→ Brief
Wherever an image appears in the entries, drop it and reproduce everything else exactly.

→ Data for analysis
--------------------------------------------------
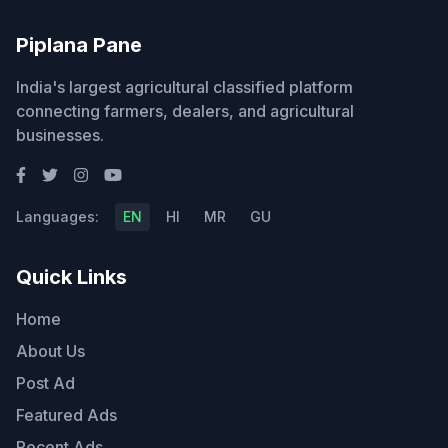
Piplana Pane
India's largest agricultural classified platform
connecting farmers, dealers, and agricultural
businesses.
Languages:
EN
HI
MR
GU
Quick Links
Home
About Us
Post Ad
Featured Ads
Recent Ads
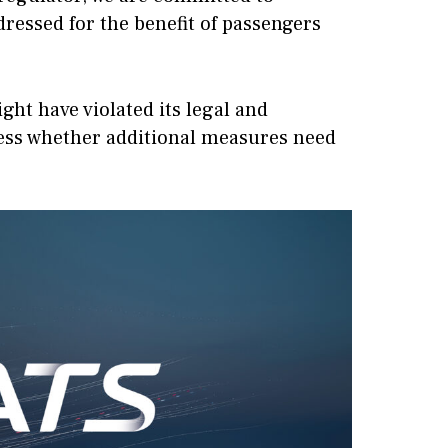
ressed for the benefit of passengers
ight have violated its legal and
ssess whether additional measures need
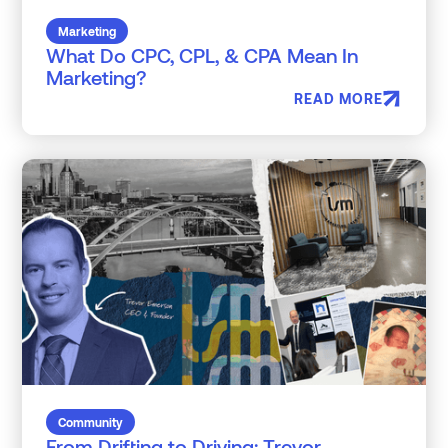
Marketing
What Do CPC, CPL, & CPA Mean In
Marketing?
READ MORE
Community
From Drifting to Driving: Trevor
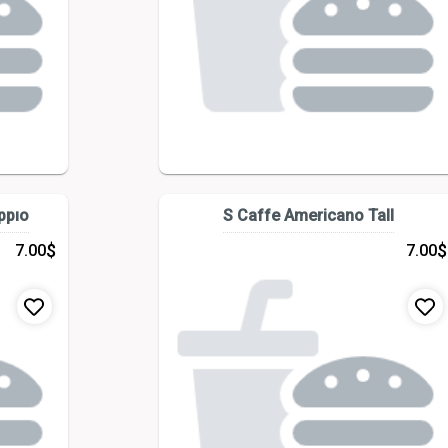
ppıo
S Caffe Americano Tall
$
$
7.00
7.00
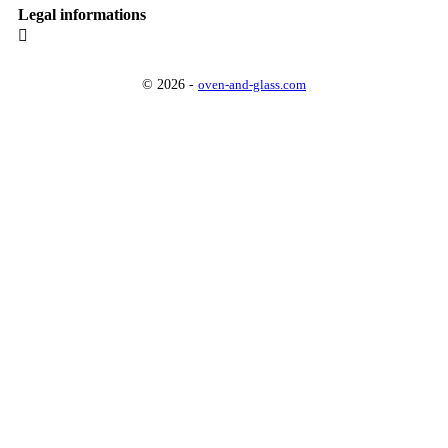
Legal informations

© 2026 -
oven-and-glass.com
--------------------------------------------------
→ Solved exercise
Piplana Pane
India's largest agricultural classified platform
connecting farmers, dealers, and agricultural
businesses.
Languages:
EN
HI
MR
GU
Quick Links
Home
About Us
Post Ad
Featured Ads
Recent Ads
ressed for the benefit of passengers
ight have violated its legal and
ssess whether additional measures need
Marketing
What Do CPC, CPL, & CPA Mean In
Marketing?
READ MORE
Community
From Drifting to Driving: Trevor
ppıo
S Caffe Americano Tall
$
$
7.00
7.00
Legal informations

© 2026 -
oven-and-glass.com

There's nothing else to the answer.